The following is for one of the .wav files. All the files are quite similar (bouncing drumstick).
MATLAB output (blue):
Librosa output (green):
What I surmised so far
A graph of the normalised centroid values, overlapped with the waveform, by Librosa:
Both graphs have similar shape, especially the valleys and peaks which correspond to the hits and the silences respectively. This makes sense as the drum has a fundamental frequency of about 180 Hz (and lowest overtones at 300-500Hz), while during the silences, high frequency noise should dominate.
I care about the centroid values during the hits (the valleys), which are about 250Hz for MATLAB and 950Hz for Librosa. And of course, the difference in the general range is huge, with the background noise residing at ~600Hz for MATLAB and ~3000Hz (and much higher in other samples) for Librosa.
This is the problem.

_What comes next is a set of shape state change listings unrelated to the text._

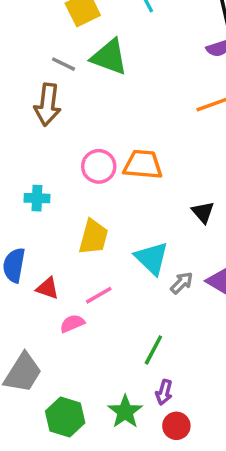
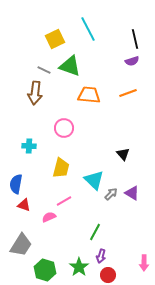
orange trapezoid: (143, 165) -> (89, 95), moved
red triangle: (48, 288) -> (24, 205), moved

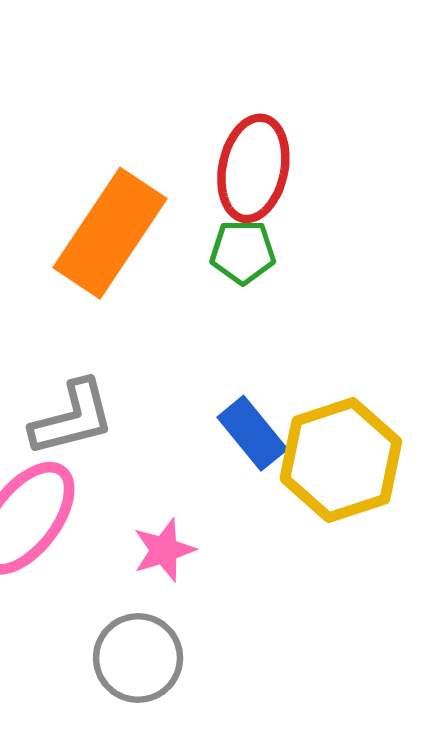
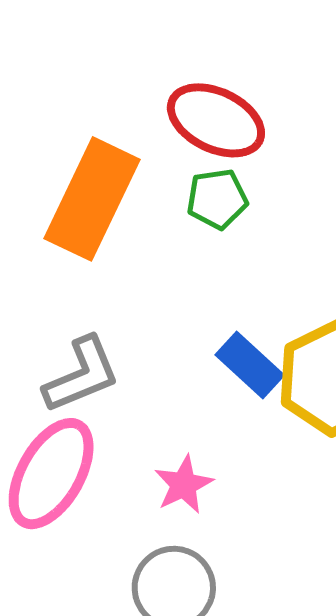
red ellipse: (253, 168) -> (216, 120), turned -68

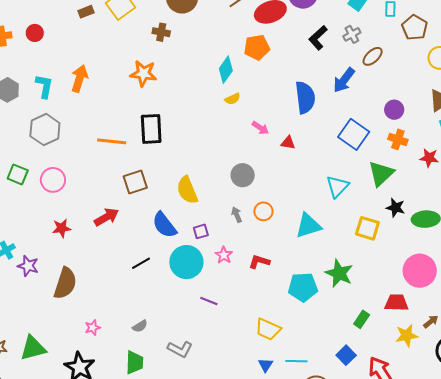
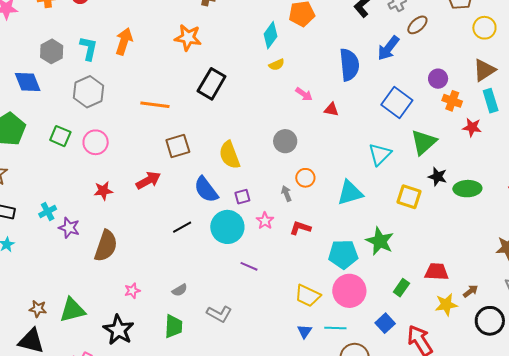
black rectangle: (151, 129) -> (212, 84), moved, turned 32
orange cross: (398, 139) -> (452, 101), moved
gray arrow: (237, 215) -> (286, 194), moved
pink circle: (420, 271) -> (349, 291), moved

As MATLAB's result is significantly lower and less sensible (the centroid should be much higher due to the sheer amount of higher frequencies involved), hopefully someone can point out the issue in MATLAB's result and validate Librosa's result?
I have tried sampling a 440Hz pure sine wave (generated by online websites).
- The Librosa function gives a stable centroid value of ~445 Hz;
- The MATLAB function gives fluctuating centroid value between 435 and 455 Hz.
Since my sampling may be the issue, I have tried increasing the sample rate to increase the window size (as suggested by a friend):
- Increasing the sample rate for Librosa to 96000Hz, which lowers the centroid values by about 100Hz (hit = 850Hz)
- Increasing the sample rate for MATLAB (by interpolating the samples by 4 times), which lowers the centroid values by about 150Hz (hit = 50Hz) and creates a lot more fluctuations
audioIn2 = interp(audioIn(:,1), 4);
centroid = spectralCentroid(audioIn2,fs);
t = linspace(0,size(audioIn2,1)/fs,size(centroid,1));
Obviously, they are still miles apart.
What is the cause of this discrepancy and how should I remove it? Thanks!